(Saved entries)
· · · · ·
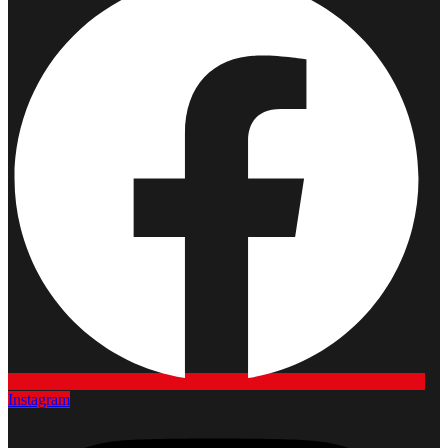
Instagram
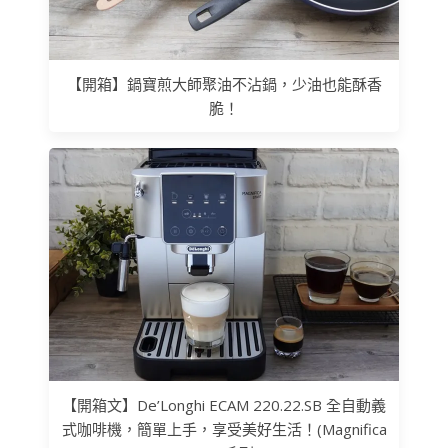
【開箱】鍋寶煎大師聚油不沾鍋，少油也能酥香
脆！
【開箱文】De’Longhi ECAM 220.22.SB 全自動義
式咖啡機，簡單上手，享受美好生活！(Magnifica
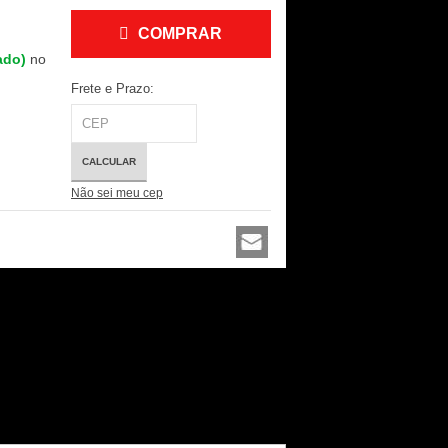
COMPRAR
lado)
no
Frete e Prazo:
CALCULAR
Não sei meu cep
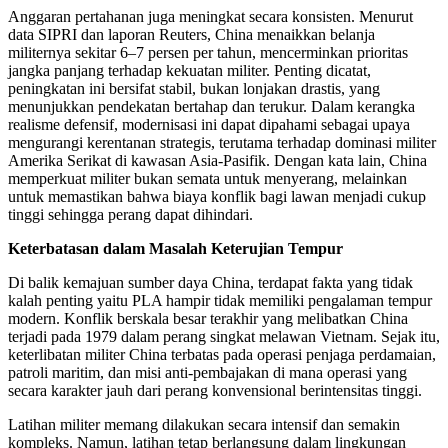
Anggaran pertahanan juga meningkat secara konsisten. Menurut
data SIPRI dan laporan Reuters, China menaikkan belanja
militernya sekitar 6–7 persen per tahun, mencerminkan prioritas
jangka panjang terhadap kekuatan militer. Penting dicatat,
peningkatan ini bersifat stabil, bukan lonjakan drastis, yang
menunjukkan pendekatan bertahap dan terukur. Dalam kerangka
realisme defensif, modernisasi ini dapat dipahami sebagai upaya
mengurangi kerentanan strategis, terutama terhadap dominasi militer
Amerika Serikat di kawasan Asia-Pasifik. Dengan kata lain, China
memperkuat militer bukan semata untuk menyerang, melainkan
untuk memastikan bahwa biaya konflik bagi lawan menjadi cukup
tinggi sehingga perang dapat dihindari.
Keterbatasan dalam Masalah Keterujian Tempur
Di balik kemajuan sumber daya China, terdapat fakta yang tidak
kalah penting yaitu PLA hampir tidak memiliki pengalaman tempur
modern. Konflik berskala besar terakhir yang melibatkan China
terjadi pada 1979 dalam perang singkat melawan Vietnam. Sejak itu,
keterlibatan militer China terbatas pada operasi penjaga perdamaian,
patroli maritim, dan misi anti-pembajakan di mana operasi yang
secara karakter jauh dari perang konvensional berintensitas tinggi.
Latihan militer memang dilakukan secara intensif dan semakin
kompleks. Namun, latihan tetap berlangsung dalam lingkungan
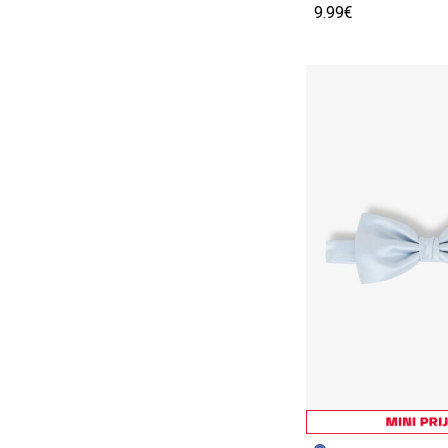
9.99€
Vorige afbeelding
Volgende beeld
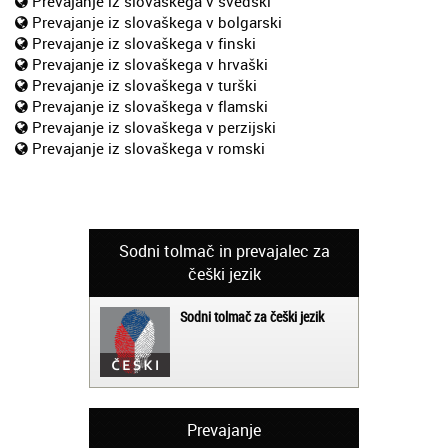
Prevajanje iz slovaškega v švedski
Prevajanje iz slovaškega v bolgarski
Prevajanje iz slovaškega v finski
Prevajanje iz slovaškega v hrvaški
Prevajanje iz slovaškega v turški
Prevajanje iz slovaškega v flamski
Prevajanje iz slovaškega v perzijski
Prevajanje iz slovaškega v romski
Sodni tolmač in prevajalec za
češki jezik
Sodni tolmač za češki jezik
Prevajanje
· · · · ·
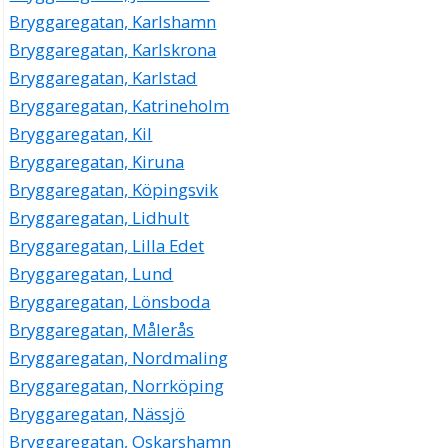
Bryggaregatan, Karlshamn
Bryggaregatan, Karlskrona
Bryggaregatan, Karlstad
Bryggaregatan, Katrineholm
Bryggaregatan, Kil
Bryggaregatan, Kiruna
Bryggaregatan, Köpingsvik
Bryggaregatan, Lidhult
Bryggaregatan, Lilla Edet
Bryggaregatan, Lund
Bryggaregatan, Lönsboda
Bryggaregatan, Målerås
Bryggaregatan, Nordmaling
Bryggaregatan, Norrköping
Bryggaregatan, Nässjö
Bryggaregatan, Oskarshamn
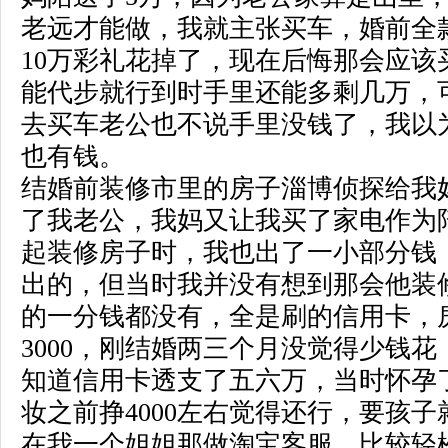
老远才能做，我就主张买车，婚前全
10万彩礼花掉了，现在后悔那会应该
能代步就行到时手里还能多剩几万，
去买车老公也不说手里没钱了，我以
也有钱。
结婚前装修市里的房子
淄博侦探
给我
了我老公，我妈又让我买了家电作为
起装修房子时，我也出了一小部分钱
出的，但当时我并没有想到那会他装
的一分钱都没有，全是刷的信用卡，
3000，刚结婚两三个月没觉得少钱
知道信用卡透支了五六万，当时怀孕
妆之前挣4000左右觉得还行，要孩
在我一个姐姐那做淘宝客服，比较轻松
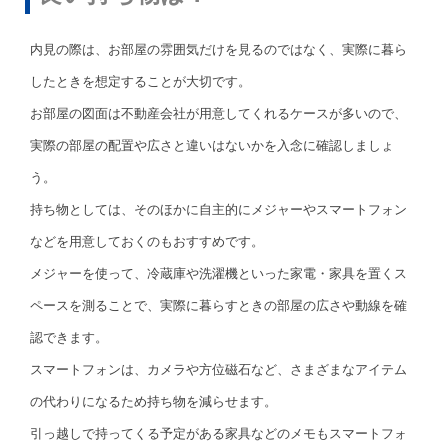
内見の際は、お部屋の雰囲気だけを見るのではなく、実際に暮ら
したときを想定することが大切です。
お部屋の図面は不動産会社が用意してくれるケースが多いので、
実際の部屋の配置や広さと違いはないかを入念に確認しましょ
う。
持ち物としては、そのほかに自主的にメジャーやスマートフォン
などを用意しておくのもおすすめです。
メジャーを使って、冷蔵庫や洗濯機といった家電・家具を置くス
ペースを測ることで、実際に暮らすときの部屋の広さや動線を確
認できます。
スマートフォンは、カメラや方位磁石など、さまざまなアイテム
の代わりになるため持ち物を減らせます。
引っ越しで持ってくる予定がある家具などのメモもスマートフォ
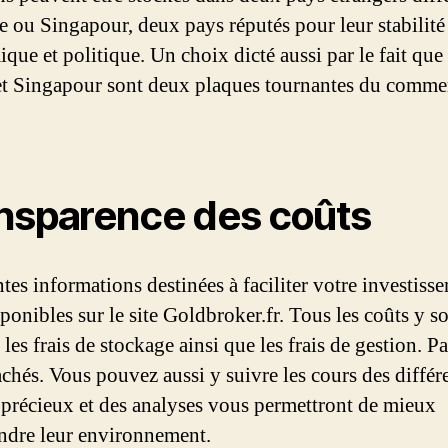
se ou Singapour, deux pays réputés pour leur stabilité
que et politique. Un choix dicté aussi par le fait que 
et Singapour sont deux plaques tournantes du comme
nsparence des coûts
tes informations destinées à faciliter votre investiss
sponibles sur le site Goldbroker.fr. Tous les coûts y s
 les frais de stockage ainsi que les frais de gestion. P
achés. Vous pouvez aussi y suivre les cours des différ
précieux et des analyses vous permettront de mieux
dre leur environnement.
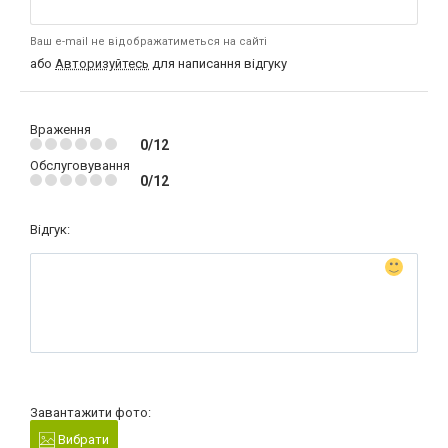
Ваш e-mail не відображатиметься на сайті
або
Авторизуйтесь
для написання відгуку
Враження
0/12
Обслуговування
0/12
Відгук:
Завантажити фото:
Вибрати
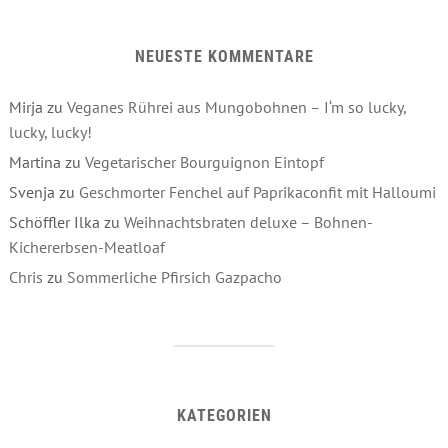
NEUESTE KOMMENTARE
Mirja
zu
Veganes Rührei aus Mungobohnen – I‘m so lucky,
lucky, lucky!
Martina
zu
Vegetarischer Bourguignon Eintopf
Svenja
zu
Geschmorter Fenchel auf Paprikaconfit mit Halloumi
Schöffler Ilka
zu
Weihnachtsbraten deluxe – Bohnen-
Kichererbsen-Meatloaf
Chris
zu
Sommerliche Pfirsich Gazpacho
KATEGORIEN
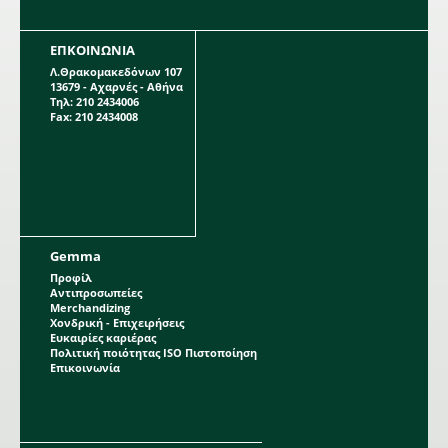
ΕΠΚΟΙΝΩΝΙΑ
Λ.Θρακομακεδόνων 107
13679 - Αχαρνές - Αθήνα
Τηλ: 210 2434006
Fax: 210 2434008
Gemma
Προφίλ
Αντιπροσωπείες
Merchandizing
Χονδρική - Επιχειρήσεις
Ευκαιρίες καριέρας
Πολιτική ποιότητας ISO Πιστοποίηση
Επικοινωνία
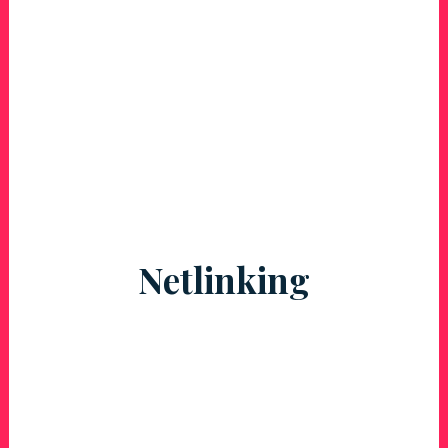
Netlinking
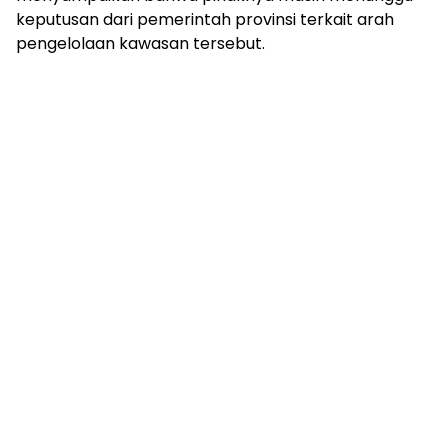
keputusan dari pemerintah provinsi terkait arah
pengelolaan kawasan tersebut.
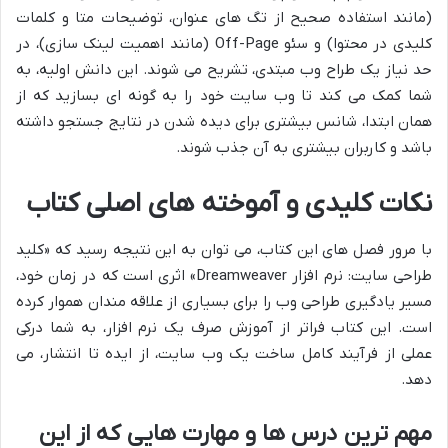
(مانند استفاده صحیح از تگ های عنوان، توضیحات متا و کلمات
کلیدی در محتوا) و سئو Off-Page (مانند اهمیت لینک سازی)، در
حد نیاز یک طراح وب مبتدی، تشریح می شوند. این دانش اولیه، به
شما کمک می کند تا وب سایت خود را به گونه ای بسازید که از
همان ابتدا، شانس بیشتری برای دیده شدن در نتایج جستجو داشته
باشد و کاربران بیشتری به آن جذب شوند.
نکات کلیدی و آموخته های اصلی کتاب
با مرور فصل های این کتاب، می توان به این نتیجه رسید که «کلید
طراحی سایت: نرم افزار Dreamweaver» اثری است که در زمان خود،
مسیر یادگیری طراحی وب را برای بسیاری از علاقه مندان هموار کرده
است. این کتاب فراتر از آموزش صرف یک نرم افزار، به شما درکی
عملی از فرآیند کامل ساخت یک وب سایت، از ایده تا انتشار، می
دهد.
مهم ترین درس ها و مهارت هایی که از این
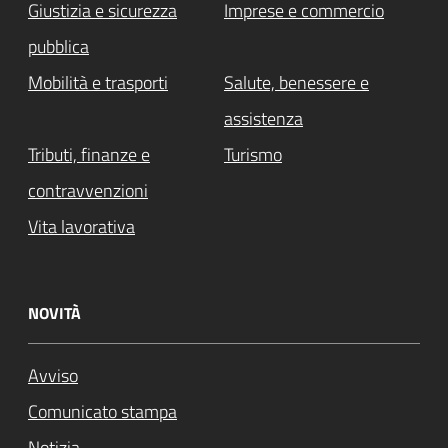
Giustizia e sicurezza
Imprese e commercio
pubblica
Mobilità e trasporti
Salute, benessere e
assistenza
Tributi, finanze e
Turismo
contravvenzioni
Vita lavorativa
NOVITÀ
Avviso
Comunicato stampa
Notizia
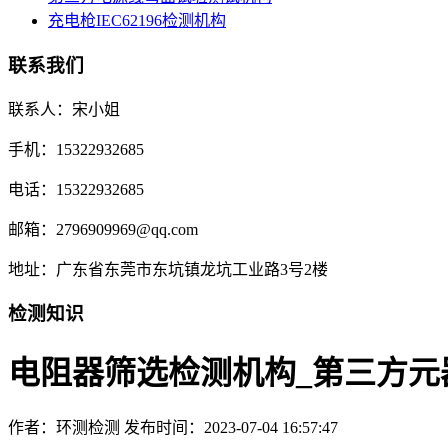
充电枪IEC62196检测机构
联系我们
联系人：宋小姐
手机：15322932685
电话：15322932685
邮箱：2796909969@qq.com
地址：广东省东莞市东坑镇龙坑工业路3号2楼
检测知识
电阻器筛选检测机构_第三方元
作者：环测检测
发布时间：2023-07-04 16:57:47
· · · · ·
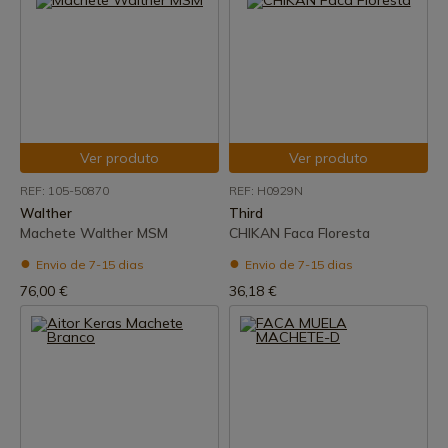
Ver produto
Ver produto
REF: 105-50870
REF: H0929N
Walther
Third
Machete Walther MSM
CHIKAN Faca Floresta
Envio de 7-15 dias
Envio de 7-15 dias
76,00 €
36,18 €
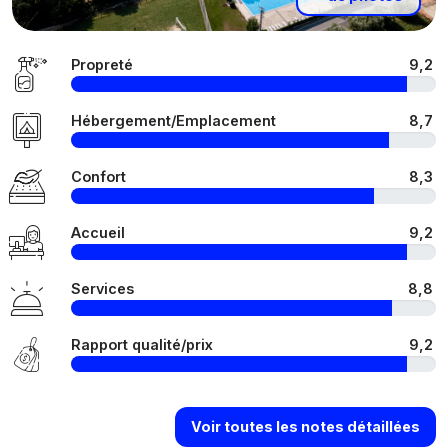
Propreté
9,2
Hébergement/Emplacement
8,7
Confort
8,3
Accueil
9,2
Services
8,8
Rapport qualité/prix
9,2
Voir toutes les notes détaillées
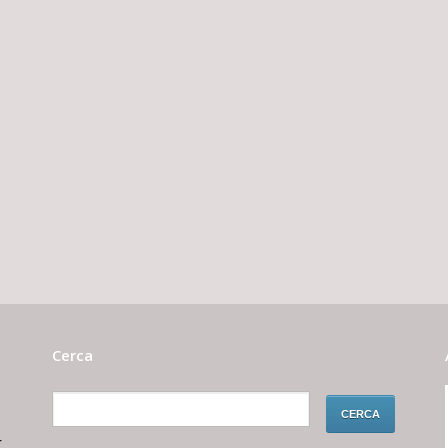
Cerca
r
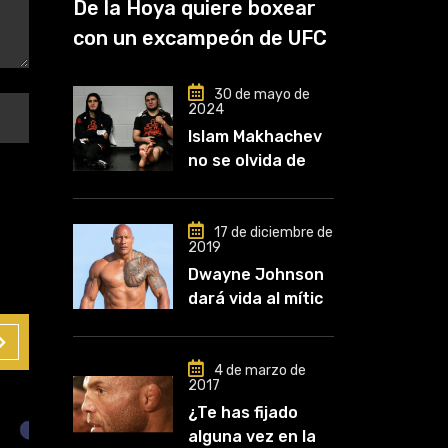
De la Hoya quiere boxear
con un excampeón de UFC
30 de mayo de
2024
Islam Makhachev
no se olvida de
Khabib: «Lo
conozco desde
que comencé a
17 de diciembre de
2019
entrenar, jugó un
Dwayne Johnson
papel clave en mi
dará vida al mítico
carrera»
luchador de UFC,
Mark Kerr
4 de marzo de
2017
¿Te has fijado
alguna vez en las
· · · · ·
▸ **BRIEF**: Of the lines above, show those in which "China" appears.

▸ **WRITTEN ANSWER**:
data SIPRI dan laporan Reuters, China menaikkan belanja
Amerika Serikat di kawasan Asia-Pasifik. Dengan kata lain, China
Di balik kemajuan sumber daya China, terdapat fakta yang tidak
modern. Konflik berskala besar terakhir yang melibatkan China
keterlibatan militer China terbatas pada operasi penjaga perdamaian,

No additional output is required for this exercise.